Referring to FIG. 2a, a pulse signal extyp8 and a pulse signal icasp6 are signals for making data transmission lines of a memory cell array and data transmission lines of a peripheral circuit short or open in order to read and provide data stored in the cell array (i.e., core region) of the memory device to the peripheral circuit or to write data applied to the peripheral circuit in the memory cell array. For convenience in explanation, the region that includes the memory cell and the bit-line sense amplifier is called a core region, and the remaining region is called a peripheral circuit.
More specifically, the extyp8 signal is a pulse signal generated in synchronization with a clock signal if a read or write command (i.e., burst command) is applied from an outside. The icasp6 signal is a signal used to operate the memory device by creating a self burst operation command as long as a burst length determined by an MRS (Mode Register Set) from a clock that is one-period later than a clock at which the read or write command is applied from the outside.
The read/write strobe pulse signal rdwtstbzp13 is a signal that is activated in synchronization with burst operation commands (External=extyp8 & Internal=icasp61) whenever these signals are activated and as long as the burst length determined by the general MRS. That is, the rdwtstbzp13 signal is a signal that reports the time point of activation of an input/output sense amplifier used to sufficiently amplify data transmitted from the core region to the peripheral circuit and to transmit the amplified data to a data output buffer. After the data is amplified and transmitted, the rdwtstbzp13 signal is used to reset the data transmission lines of the peripheral circuit.
A pwrup signal is a signal for setting an initial value, which is first in a high level, goes to a low level, and then is kept in the low level. A term_z signal is a signal used in a test mode, and is kept in a low level during its normal operation. A tm_clkpulsez signal is a signal used in a test mode. The signals as described above will be explained in more detail later.
The operation of the circuit illustrated in FIG. 2a will now be explained with reference to a waveform diagram of FIG. 2b. 
As can be seen in FIG. 2b, if a read/write command is applied in synchronization with a clock signal, a pulse signal extyp8 is generated. If the extyp8 signal is generated, plural pulses icasp6 are sequentially generated in synchronization with the next clock.
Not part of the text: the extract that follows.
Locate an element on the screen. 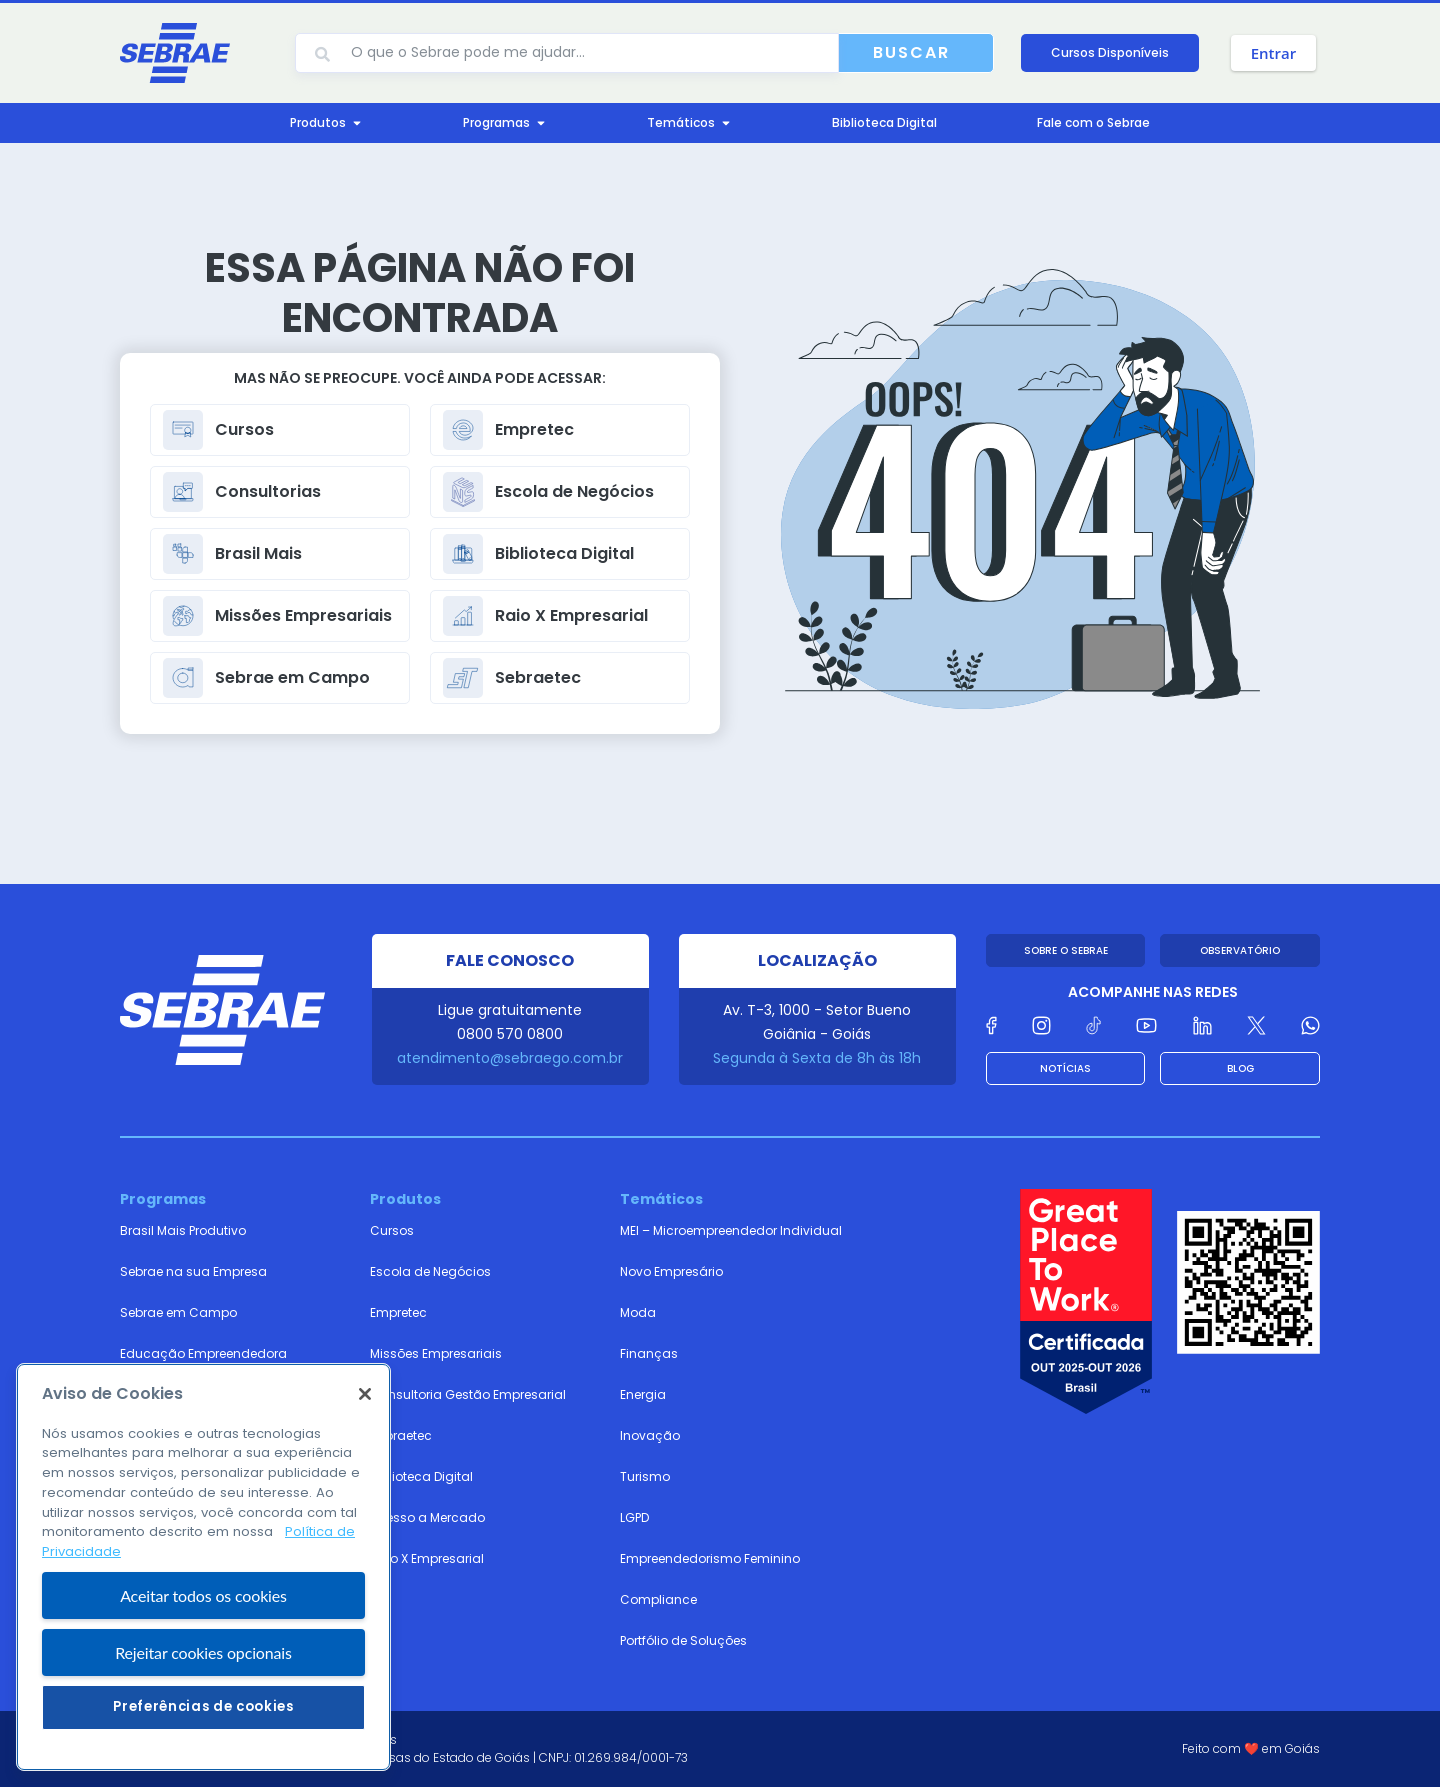 The width and height of the screenshot is (1440, 1787). [Fechar] is located at coordinates (365, 1465).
As illustrated in FIG. 2b, the read/write strobe pulse signal rdwtstbzp13 is generated in synchronization with a rising edge of the pulse signals extyp8 and icasp6.
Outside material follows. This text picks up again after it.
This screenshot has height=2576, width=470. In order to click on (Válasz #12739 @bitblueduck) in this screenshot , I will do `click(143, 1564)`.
It can be seen from the conventional circuit of FIG. 2a that a pulse width adjustment unit 200 for determining the pulse width of the read/write strobe pulse signal rdwtstbzp13 is fixed irrespective of the operating frequency of the memory device. That is, because a delay time obtained through a delay unit 20 of the pulse width adjustment unit 200 is fixed, the pulse width of the signal output from the pulse width adjustment unit 200 is just constant.
If the operating frequency of the memory device is varied, however, it becomes necessary to adjust the pulse width of the read/write strobe pulse signal rdwtstbzp13.
Conventionally, if the operating frequency of the memory device is varied, the delay time of the delay unit 20 is adjusted by correcting a metal option during a FIB work. However, this requires plenty of cost and time.
The conventional circuit also has the problems in that it is not easy to monitor the internal voltage of the memory device after a packaging process of the memory device.